Eventual Consistency Patterns

  • Read-your-writes consistency. After a write, the same user always sees their own update. Route reads to the primary or use a version check.
  • Monotonic reads. A user never sees data older than what they have already seen. Pin users to replicas or use version vectors.
  • Saga pattern. Distributed transaction as a sequence of local transactions with compensating actions for rollback.
  • Outbox pattern. Write events to an outbox table in the same transaction as the data change. A separate process reads the outbox and publishes events. Ensures at-least-once event delivery.
  • Change Data Capture (CDC). Stream database changes to other systems. Debezium reads the database WAL and publishes to Kafka.

Observability

Logs

  • Structured logging (JSON). Machine-parseable, searchable, filterable. Include request ID, user ID, timestamp, severity.
  • Log levels. ERROR (actionable, on-call should investigate), WARN (unexpected but handled), INFO (key business events), DEBUG (development only, disabled in production).
  • Centralized logging. Ship logs to ELK (Elasticsearch, Logstash, Kibana), Loki, or Datadog. Correlate across services with request IDs.

Metrics

  • The four golden signals (Google SRE). Latency, traffic, errors, saturation. Monitor these for every service.
  • USE method (Brendan Gregg). Utilization, Saturation, Errors. For infrastructure resources (CPU, memory, disk, network).
  • RED method. Rate, Errors, Duration.
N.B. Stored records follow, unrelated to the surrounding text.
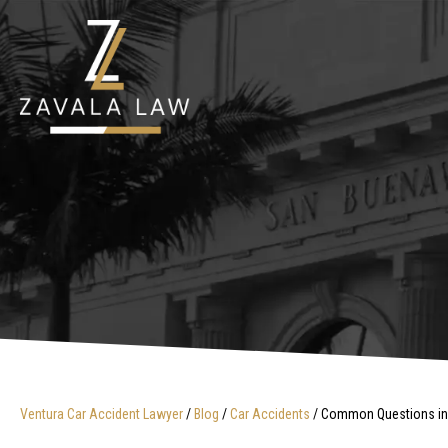
Ventura Car Accident Lawyer
/
Blog
/
Car Accidents
/
Common Questions in Ve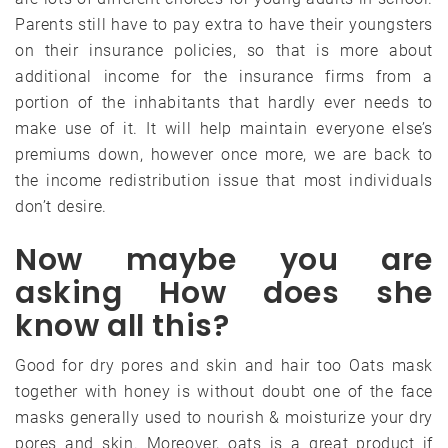
Parents still have to pay extra to have their youngsters
on their insurance policies, so that is more about
additional income for the insurance firms from a
portion of the inhabitants that hardly ever needs to
make use of it. It will help maintain everyone else’s
premiums down, however once more, we are back to
the income redistribution issue that most individuals
don’t desire.
Now maybe you are
asking How does she
know all this?
Good for dry pores and skin and hair too Oats mask
together with honey is without doubt one of the face
masks generally used to nourish & moisturize your dry
pores and skin. Moreover, oats is a great product if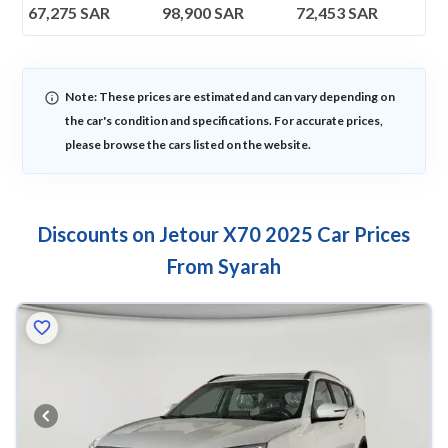
67,275
SAR
98,900
SAR
72,453
SAR
Note: These prices are estimated and can vary depending on
the car's condition and specifications. For accurate prices,
please browse the cars listed on the website.
Discounts on Jetour X70 2025 Car Prices
From Syarah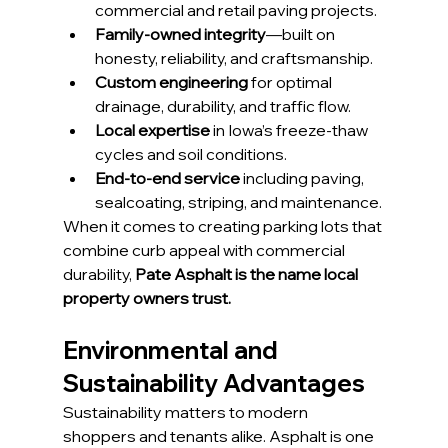
commercial and retail paving projects.
Family-owned integrity
—built on 
honesty, reliability, and craftsmanship.
Custom engineering
 for optimal 
drainage, durability, and traffic flow.
Local expertise
 in Iowa’s freeze-thaw 
cycles and soil conditions.
End-to-end service
 including paving, 
sealcoating, striping, and maintenance.
When it comes to creating parking lots that 
combine curb appeal with commercial 
durability, 
Pate Asphalt is the name local 
property owners trust.
Environmental and 
Sustainability Advantages
Sustainability matters to modern 
shoppers and tenants alike. Asphalt is one 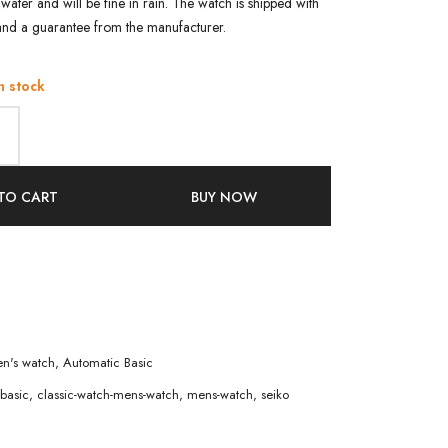
water and will be fine in rain. The watch is shipped with
and a guarantee from the manufacturer.
n stock
TO CART
BUY NOW
n's watch
,
Automatic Basic
basic
,
classic-watch-mens-watch
,
mens-watch
,
seiko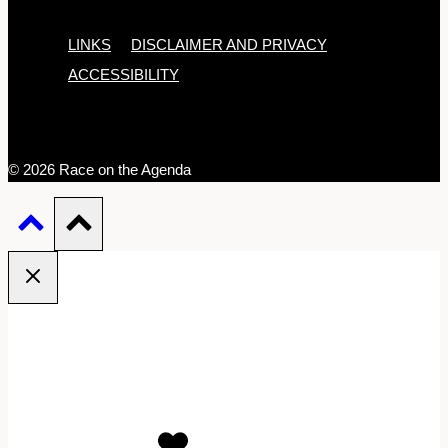
LINKS
DISCLAIMER AND PRIVACY
ACCESSIBILITY
© 2026 Race on the Agenda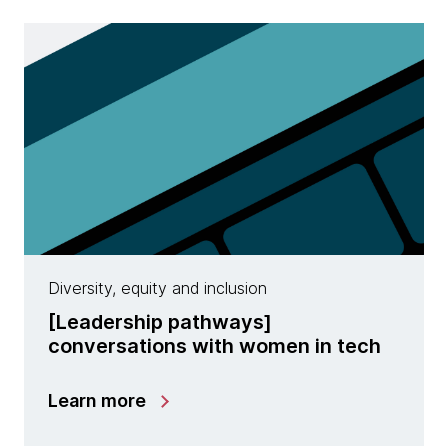
Diversity, equity and inclusion
​[Leadership pathways]
conversations with women in tech
Learn more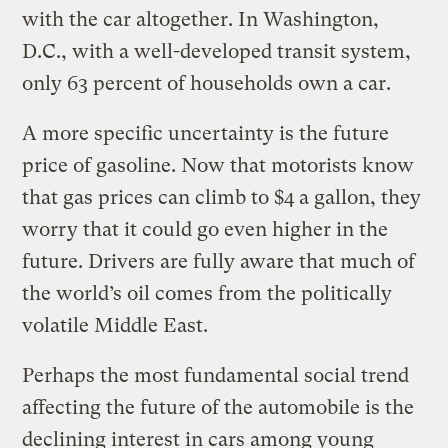
with the car altogether. In Washington,
D.C., with a well-developed transit system,
only 63 percent of households own a car.
A more specific uncertainty is the future
price of gasoline. Now that motorists know
that gas prices can climb to $4 a gallon, they
worry that it could go even higher in the
future. Drivers are fully aware that much of
the world’s oil comes from the politically
volatile Middle East.
Perhaps the most fundamental social trend
affecting the future of the automobile is the
declining interest in cars among young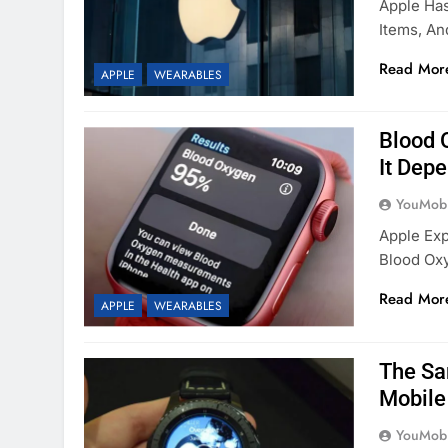
Apple Has
Items, An
Read Mor
APPLE
WEARABLES
Blood 
It Dep
YouMobi
Apple Exp
Blood Oxy
Read Mor
APPLE
WEARABLES
The Sa
Mobile
YouMobi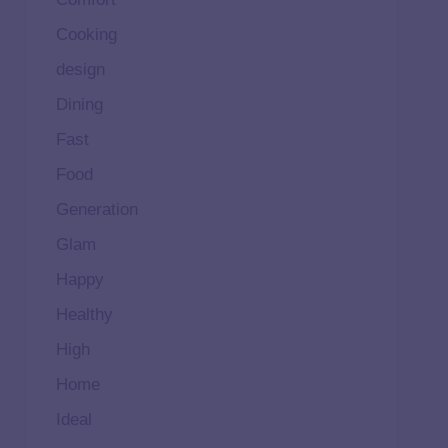
Cooking
design
Dining
Fast
Food
Generation
Glam
Happy
Healthy
High
Home
Ideal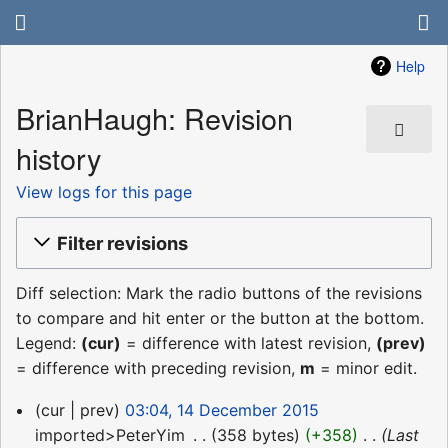
Help
BrianHaugh: Revision
history
View logs for this page
Filter revisions
Diff selection: Mark the radio buttons of the revisions
to compare and hit enter or the button at the bottom.
Legend:
(cur)
= difference with latest revision,
(prev)
= difference with preceding revision,
m
= minor edit.
14
cur
prev
03:04, 14 December 2015
December
imported>PeterYim
‎
358 bytes
+358
‎
Last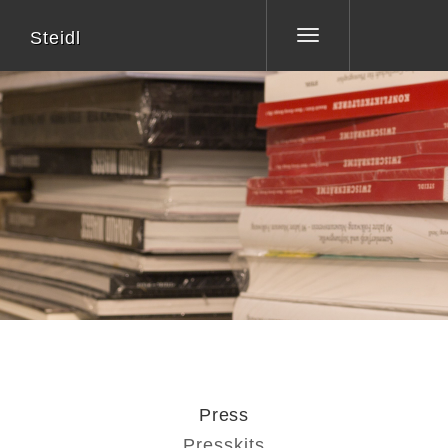
Steidl
Toggle
navigation
Press
Presskits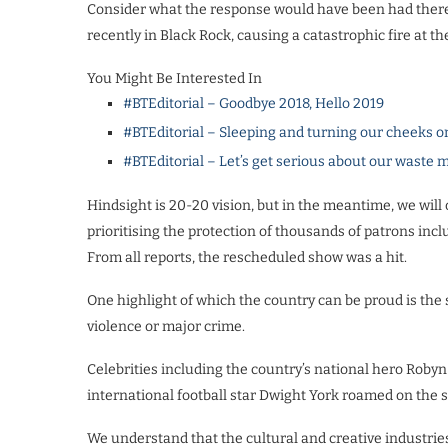
Consider what the response would have been had there 
recently in Black Rock, causing a catastrophic fire at 
You Might Be Interested In
#BTEditorial – Goodbye 2018, Hello 2019
#BTEditorial – Sleeping and turning our cheeks o
#BTEditorial – Let’s get serious about our wast
Hindsight is 20-20 vision, but in the meantime, we will o
prioritising the protection of thousands of patrons incl
From all reports, the rescheduled show was a hit.
One highlight of which the country can be proud is the 
violence or major crime.
Celebrities including the country’s national hero Roby
international football star Dwight York roamed on the 
We understand that the cultural and creative industrie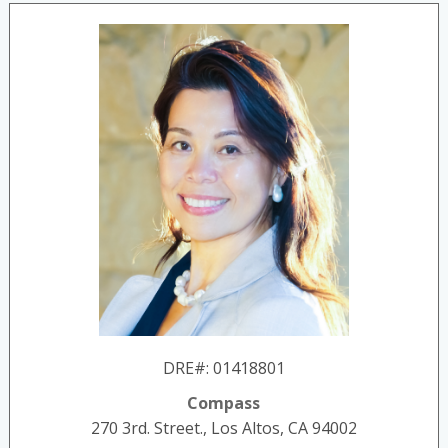
DRE#
:
01418801
Compass
270 3rd. Street., Los Altos, CA 94002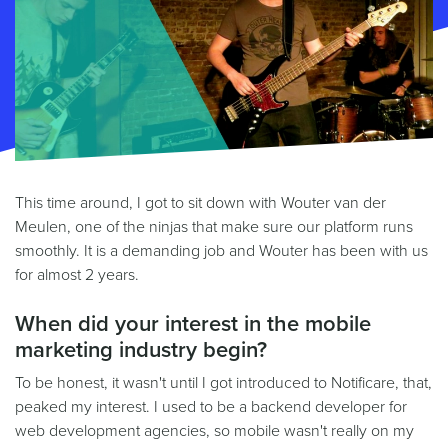
This time around, I got to sit down with Wouter van der
Meulen, one of the ninjas that make sure our platform runs
smoothly. It is a demanding job and Wouter has been with us
for almost 2 years.
When did your interest in the mobile
marketing industry begin?
To be honest, it wasn't until I got introduced to Notificare, that,
peaked my interest. I used to be a backend developer for
web development agencies, so mobile wasn't really on my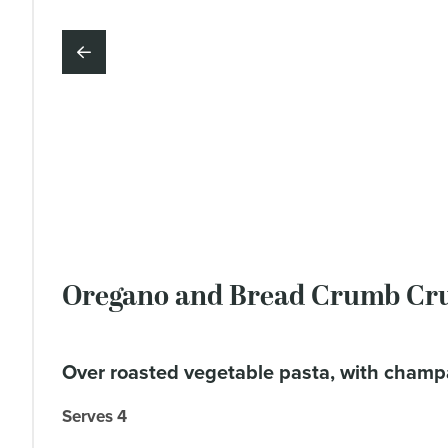
Oregano and Bread Crumb Cru
over roasted vegetable pasta, with champ
Serves 4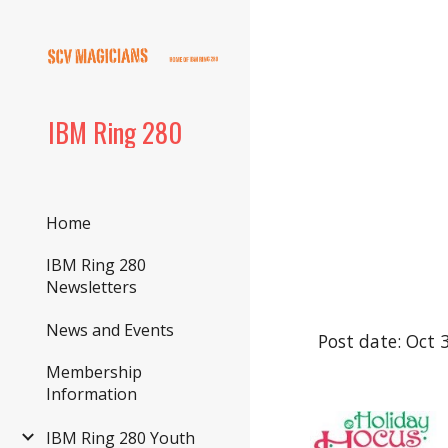
Sk
IBM Ring 280
Home
IBM Ring 280
Newsletters
News and Events
Post date: Oct 
Membership
Information
IBM Ring 280 Youth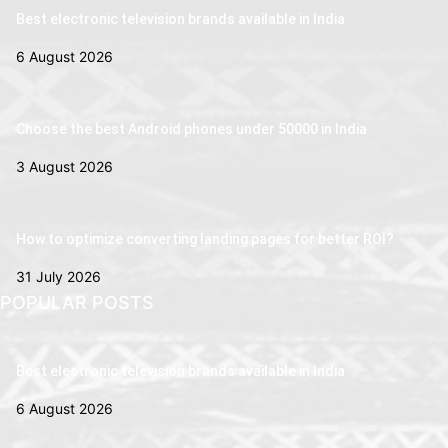
Best electronic television brands available in India
6 August 2026
Choose the best Android phones under 50000 in India
3 August 2026
How to optimize converting landing pages for better ROI?
31 July 2026
POPULAR POSTS
Best electronic television brands available in India
6 August 2026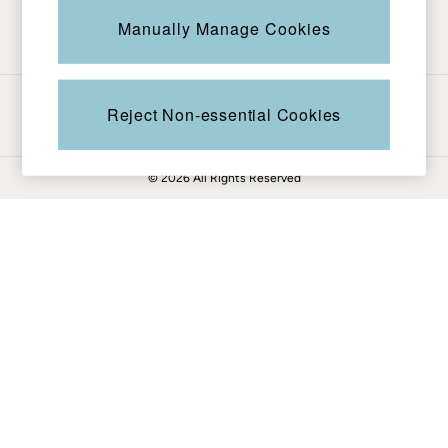
Be in the know
Knitwear
Manually Manage Cookies
Pants & Leggings
Shirts & Blouses
Shorts
Ways to pay
Skirts
Reject Non-essential Cookies
Sweatshirts & Hoodies
Swimwear
© 2026 All Rights Reserved
T-Shirts
Cotton Dresses
Day Dresses
Dresses With Pockets
Floral Dresses
Jersey Dresses
Linen Dresses
Midi Dresses
Mini Dresses
Summer Dresses
Pajamas
Socks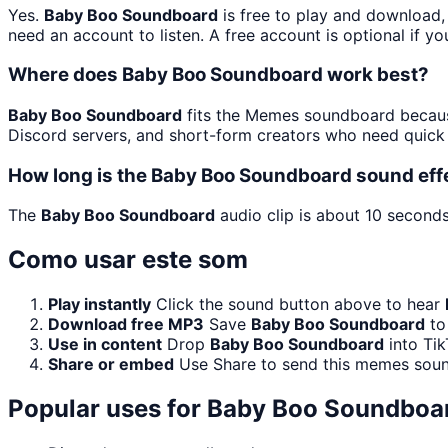
Yes.
Baby Boo Soundboard
is free to play and download,
need an account to listen. A free account is optional if yo
Where does Baby Boo Soundboard work best?
Baby Boo Soundboard
fits the Memes soundboard because 
Discord servers, and short-form creators who need quick 
How long is the Baby Boo Soundboard sound eff
The
Baby Boo Soundboard
audio clip is about 10 seconds
Como usar este som
Play instantly
Click the sound button above to hear
Download free MP3
Save
Baby Boo Soundboard
to 
Use in content
Drop
Baby Boo Soundboard
into Tik
Share or embed
Use Share to send this memes soun
Popular uses for
Baby Boo Soundboa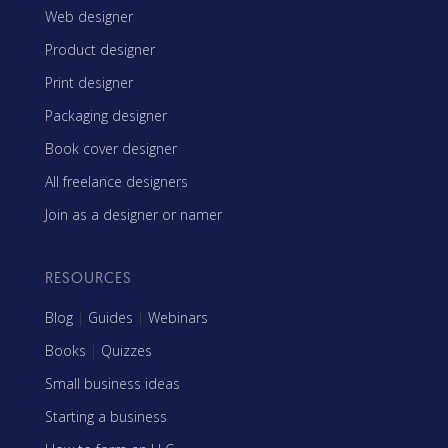
Web designer
Product designer
Print designer
Packaging designer
Book cover designer
All freelance designers
Join as a designer or namer
RESOURCES
Blog
|
Guides
|
Webinars
Books
|
Quizzes
Small business ideas
Starting a business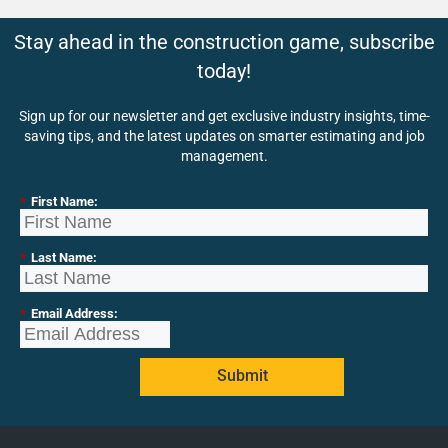
Stay ahead in the construction game, subscribe
today!
Sign up for our newsletter and get exclusive industry insights, time-
saving tips, and the latest updates on smarter estimating and job
management.
*
First Name:
*
Last Name:
*
Email Address:
Submit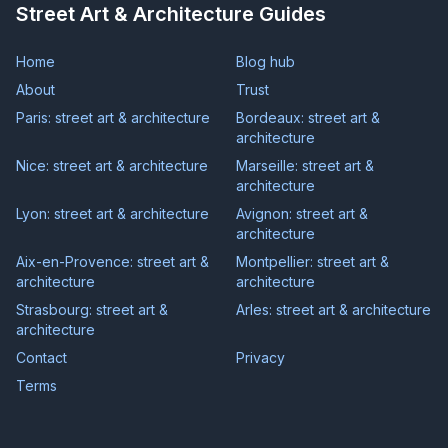
Street Art & Architecture Guides
Home
Blog hub
About
Trust
Paris: street art & architecture
Bordeaux: street art &
architecture
Nice: street art & architecture
Marseille: street art &
architecture
Lyon: street art & architecture
Avignon: street art &
architecture
Aix-en-Provence: street art &
Montpellier: street art &
architecture
architecture
Strasbourg: street art &
Arles: street art & architecture
architecture
Contact
Privacy
Terms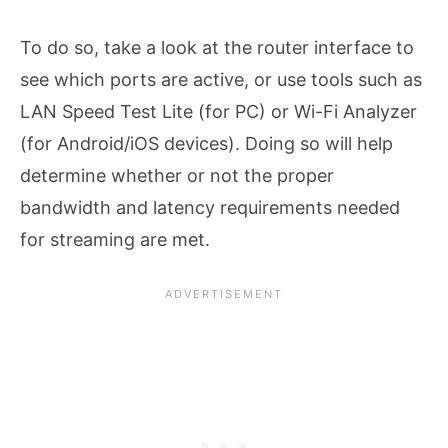
To do so, take a look at the router interface to
see which ports are active, or use tools such as
LAN Speed Test Lite (for PC) or Wi-Fi Analyzer
(for Android/iOS devices). Doing so will help
determine whether or not the proper
bandwidth and latency requirements needed
for streaming are met.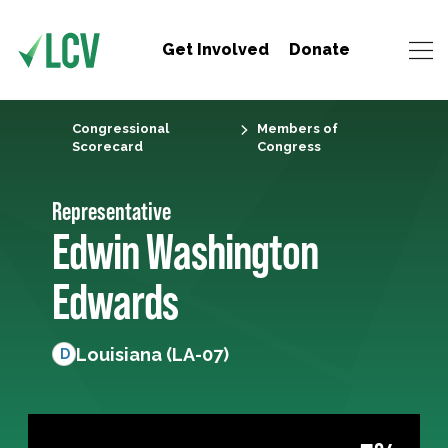
Get Involved
Donate
Congressional
Members of
Scorecard
Congress
Representative
Edwin Washington
Edwards
Louisiana (LA-07)
D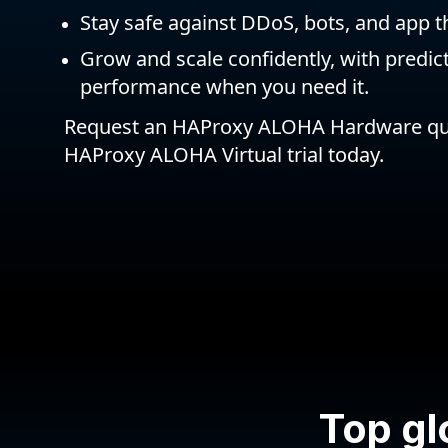
Stay safe against DDoS, bots, and app t
Grow and scale confidently, with predic
performance when you need it.
Request an HAProxy ALOHA Hardware quo
HAProxy ALOHA Virtual trial today.
Top gl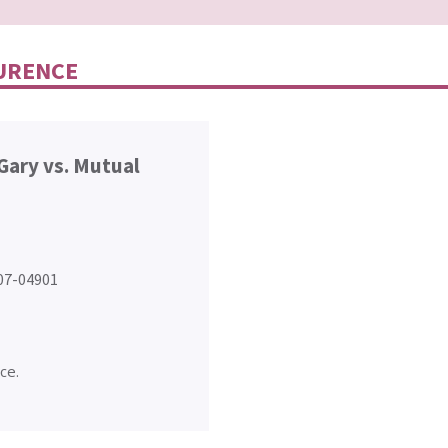
CURENCE
Gary vs. Mutual
407-04901
ce.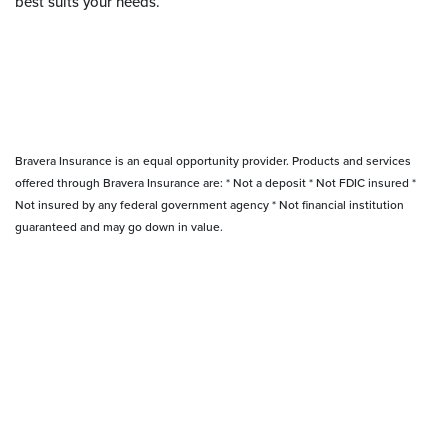
best suits your needs.
Bravera Insurance is an equal opportunity provider. Products and services
offered through Bravera Insurance are: * Not a deposit * Not FDIC insured *
Not insured by any federal government agency * Not financial institution
guaranteed and may go down in value.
For request-driven services.
  • Percentile latencies. p50 (median), p95, p99. Averages hide tail latency. The p99 matters more than the average for user experience.
  • Tools. Prometheus + Grafana, Datadog, CloudWatch. Use counters for rates, gauges for current values, histograms for distributions.

Traces

  • Distributed tracing follows a request across service boundaries. Each span represents an operation with timing and metadata.
  • Trace ID propagation. Pass a unique trace ID through all service calls (HTTP headers, gRPC metadata). Every log entry should include the trace ID.
  • Sampling. Trace 1-10% of requests to reduce overhead. Always trace errors and slow requests.
  • Tools. Jaeger, Zipkin, OpenTelemetry (vendor-neutral instrumentation), Datadog APM.

Anti-Patterns -- What NOT To Do

  • Do not design without requirements. Asking "how would you design Twitter" without clarifying which features, what scale, and what constraints leads to unfocused designs.
  • Do not add complexity prematurely. You do not need Kafka, microservices, and a service mesh for an MVP serving 100 users. Start simple, add complexity when requirements demand it.
  • Do not ignore operational cost. Every additional service needs monitoring, alerting, deployment pipelines, and on-call support. The best architecture is the one your team can operate.
  • Do not skip failure mode analysis. For each component, ask: what happens when this fails? What is the blast radius? How do we detect and recover?
  • Do not cache without an invalidation strategy. Caching without clear invalidation rules leads to stale data bugs that are extremely difficult to diagnose.
  • Do not design a distributed system when a single database will do. Distributed systems are complex by nature. Many applications run perfectly well on a single well-tuned PostgreSQL instance.